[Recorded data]
Content starts

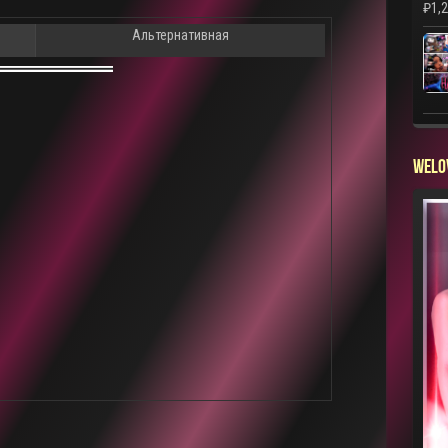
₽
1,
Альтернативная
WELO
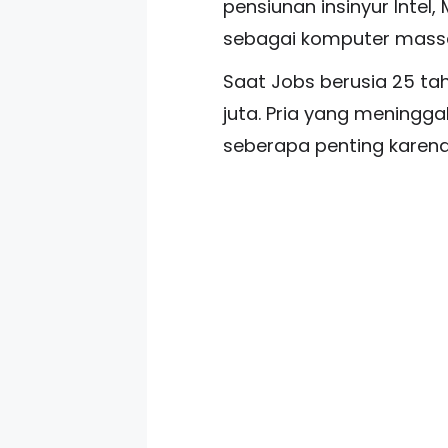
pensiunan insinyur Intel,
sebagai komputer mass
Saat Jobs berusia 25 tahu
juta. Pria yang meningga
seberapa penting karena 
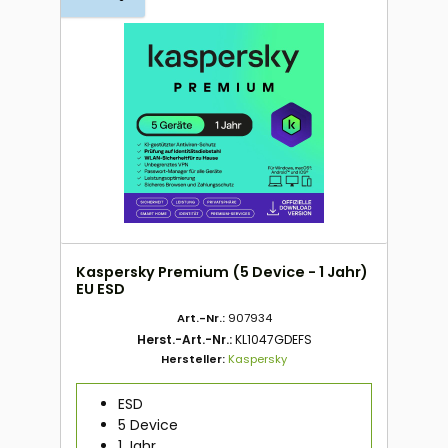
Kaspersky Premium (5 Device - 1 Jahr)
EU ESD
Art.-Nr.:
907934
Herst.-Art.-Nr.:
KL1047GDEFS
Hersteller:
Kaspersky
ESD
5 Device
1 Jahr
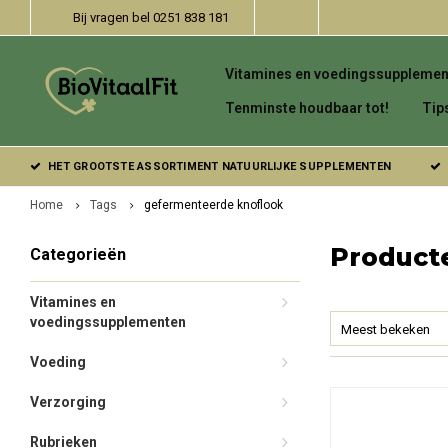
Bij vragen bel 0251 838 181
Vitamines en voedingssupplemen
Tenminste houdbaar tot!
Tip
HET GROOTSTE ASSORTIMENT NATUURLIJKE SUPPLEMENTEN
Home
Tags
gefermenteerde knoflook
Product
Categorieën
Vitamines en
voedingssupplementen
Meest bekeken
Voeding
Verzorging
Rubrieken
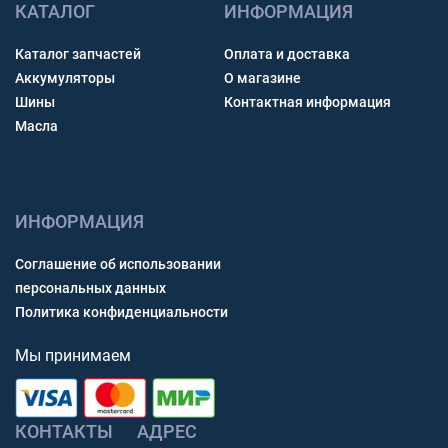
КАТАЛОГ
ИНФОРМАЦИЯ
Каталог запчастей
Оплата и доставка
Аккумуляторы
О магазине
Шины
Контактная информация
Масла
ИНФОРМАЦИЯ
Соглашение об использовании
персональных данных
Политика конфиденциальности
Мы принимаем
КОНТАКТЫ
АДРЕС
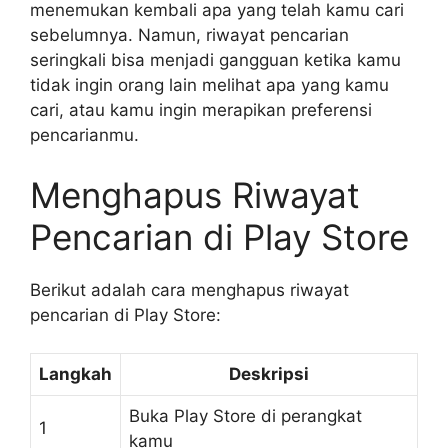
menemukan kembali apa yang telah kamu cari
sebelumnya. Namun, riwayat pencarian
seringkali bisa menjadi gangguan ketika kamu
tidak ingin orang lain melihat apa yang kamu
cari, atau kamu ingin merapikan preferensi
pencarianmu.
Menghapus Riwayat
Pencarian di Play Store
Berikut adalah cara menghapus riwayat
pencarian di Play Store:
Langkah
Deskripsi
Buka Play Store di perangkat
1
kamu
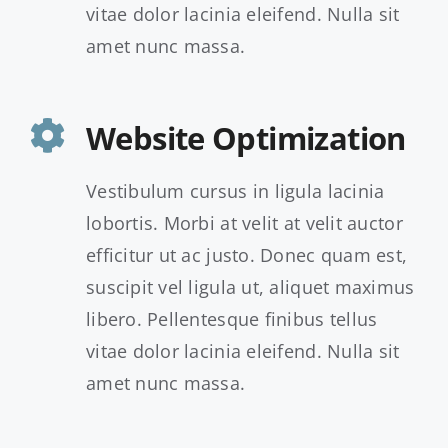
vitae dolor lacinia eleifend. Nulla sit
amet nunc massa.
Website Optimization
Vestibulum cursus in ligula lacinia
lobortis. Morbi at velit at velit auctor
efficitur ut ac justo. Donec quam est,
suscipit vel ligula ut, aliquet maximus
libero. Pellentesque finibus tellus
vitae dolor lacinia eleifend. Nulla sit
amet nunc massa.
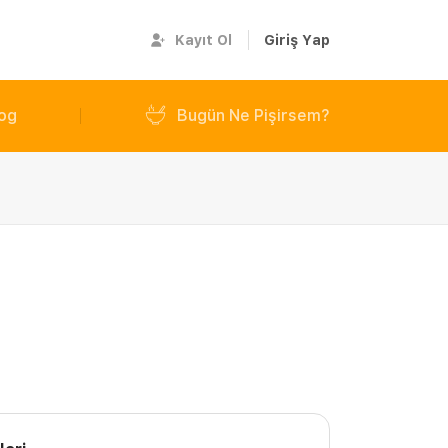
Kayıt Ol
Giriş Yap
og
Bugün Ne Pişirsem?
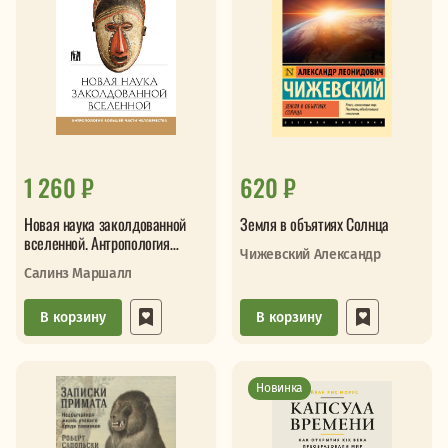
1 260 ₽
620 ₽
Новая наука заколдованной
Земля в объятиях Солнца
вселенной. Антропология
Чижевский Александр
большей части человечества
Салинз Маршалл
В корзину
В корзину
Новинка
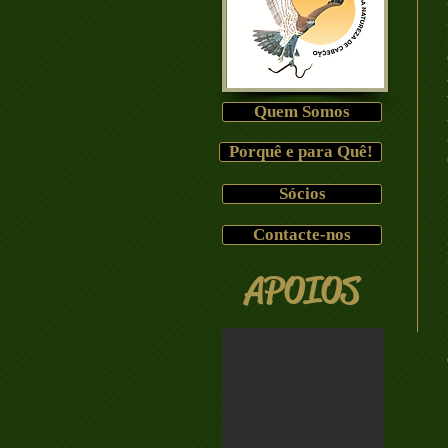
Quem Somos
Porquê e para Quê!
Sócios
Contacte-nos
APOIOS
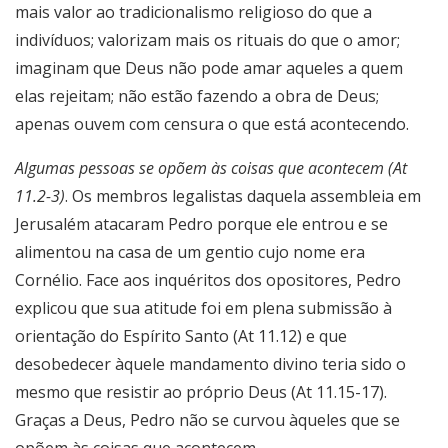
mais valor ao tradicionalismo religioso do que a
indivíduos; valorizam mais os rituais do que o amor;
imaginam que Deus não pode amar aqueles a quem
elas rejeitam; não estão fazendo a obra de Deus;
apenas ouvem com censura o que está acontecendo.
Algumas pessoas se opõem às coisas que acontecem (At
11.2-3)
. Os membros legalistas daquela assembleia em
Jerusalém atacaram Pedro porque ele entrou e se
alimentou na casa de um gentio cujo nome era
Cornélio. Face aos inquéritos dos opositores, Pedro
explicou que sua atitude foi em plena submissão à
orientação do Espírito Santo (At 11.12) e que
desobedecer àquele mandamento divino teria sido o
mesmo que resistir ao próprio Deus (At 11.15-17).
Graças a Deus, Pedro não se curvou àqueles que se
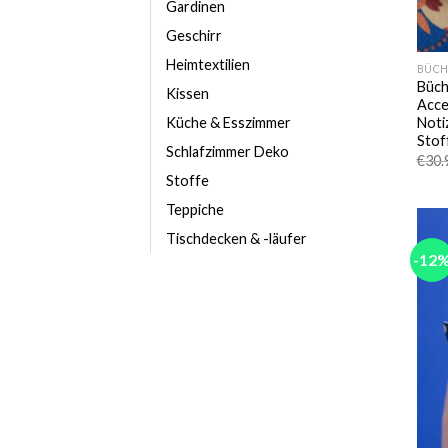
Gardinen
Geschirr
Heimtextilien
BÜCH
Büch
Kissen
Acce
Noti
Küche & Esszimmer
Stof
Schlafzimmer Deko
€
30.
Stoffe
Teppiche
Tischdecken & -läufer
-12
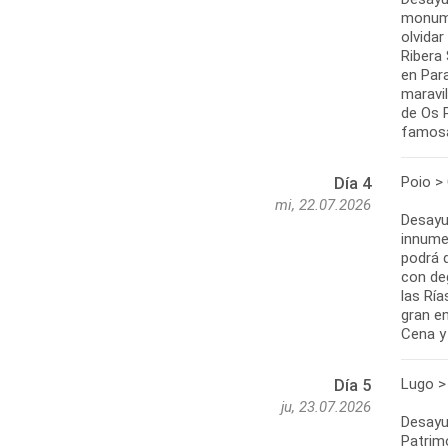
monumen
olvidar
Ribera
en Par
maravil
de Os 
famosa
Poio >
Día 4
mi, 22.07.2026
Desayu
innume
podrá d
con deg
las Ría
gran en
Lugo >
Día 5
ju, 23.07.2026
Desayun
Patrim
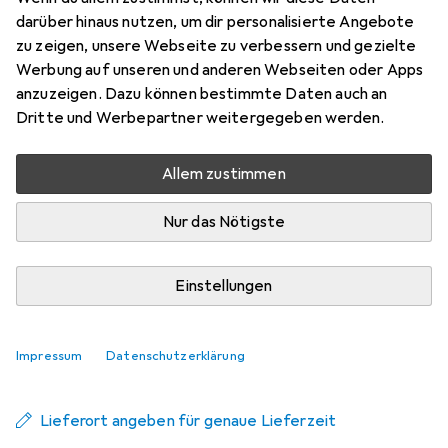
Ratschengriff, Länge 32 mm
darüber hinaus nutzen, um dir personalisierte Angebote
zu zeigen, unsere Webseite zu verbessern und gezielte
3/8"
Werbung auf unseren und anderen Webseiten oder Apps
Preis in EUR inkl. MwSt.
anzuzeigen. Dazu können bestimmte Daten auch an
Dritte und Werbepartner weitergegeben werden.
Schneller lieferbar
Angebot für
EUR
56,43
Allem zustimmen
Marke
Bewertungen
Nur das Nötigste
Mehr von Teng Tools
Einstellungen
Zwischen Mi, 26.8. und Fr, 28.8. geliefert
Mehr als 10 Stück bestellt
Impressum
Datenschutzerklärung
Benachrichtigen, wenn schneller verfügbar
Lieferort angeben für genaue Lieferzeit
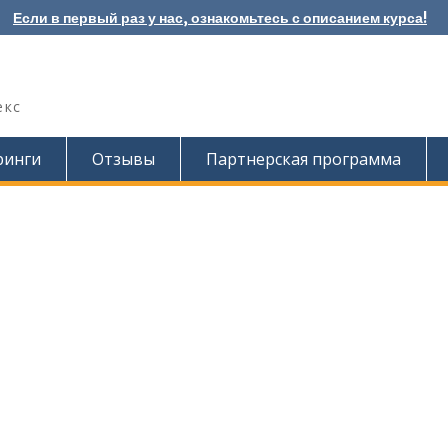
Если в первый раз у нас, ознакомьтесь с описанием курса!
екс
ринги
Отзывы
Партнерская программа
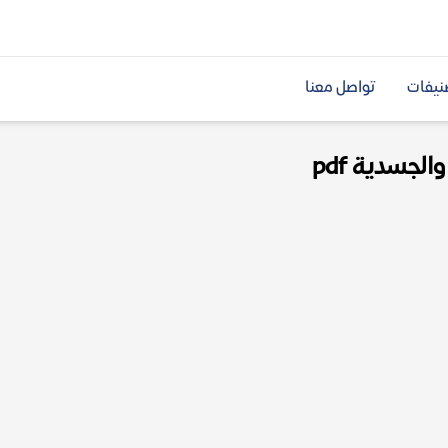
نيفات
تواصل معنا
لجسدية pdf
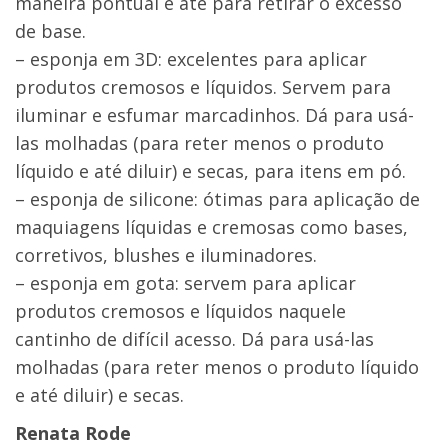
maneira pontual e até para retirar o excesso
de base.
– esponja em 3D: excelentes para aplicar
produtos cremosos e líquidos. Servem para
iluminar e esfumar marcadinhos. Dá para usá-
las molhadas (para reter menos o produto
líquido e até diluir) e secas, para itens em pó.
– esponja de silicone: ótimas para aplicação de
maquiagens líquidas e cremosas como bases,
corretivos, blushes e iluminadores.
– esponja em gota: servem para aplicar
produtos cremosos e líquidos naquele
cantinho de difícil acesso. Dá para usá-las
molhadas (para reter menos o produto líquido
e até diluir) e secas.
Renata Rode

Content ends

Write out nothing but the lines from the start of the data through the line with "suscipit vel ligula ut, aliquet maximus". Leave out the pictures.

₽
1,
Альтернативная
WELO
pensiunan insinyur Intel,
sebagai komputer mass
Saat Jobs berusia 25 tahu
juta. Pria yang meningga
seberapa penting karena 
Kaspersky Premium (5 Device - 1 Jahr)
EU ESD
Art.-Nr.:
907934
Herst.-Art.-Nr.:
KL1047GDEFS
Hersteller:
Kaspersky
ESD
5 Device
1 Jahr
Bij vragen bel 0251 838 181
Vitamines en voedingssupplemen
Tenminste houdbaar tot!
Tip
HET GROOTSTE ASSORTIMENT NATUURLIJKE SUPPLEMENTEN
Home
Tags
gefermenteerde knoflook
Product
Categorieën
Vitamines en
voedingssupplementen
Meest bekeken
Voeding
Verzorging
Rubrieken
КАТАЛОГ
ИНФОРМАЦИЯ
Каталог запчастей
Оплата и доставка
Аккумуляторы
О магазине
Шины
Контактная информация
Масла
ИНФОРМАЦИЯ
Соглашение об использовании
персональных данных
Политика конфиденциальности
Мы принимаем
КОНТАКТЫ
АДРЕС
menemukan kembali apa yang telah kamu cari
sebelumnya. Namun, riwayat pencarian
seringkali bisa menjadi gangguan ketika kamu
tidak ingin orang lain melihat apa yang kamu
cari, atau kamu ingin merapikan preferensi
pencarianmu.
Menghapus Riwayat
Pencarian di Play Store
Berikut adalah cara menghapus riwayat
pencarian di Play Store:
Langkah
Deskripsi
Buka Play Store di perangkat
1
kamu
vitae dolor lacinia eleifend. Nulla sit
amet nunc massa.
Website Optimization
Vestibulum cursus in ligula lacinia
lobortis. Morbi at velit at velit auctor
efficitur ut ac justo. Donec quam est,
suscipit vel ligula ut, aliquet maximus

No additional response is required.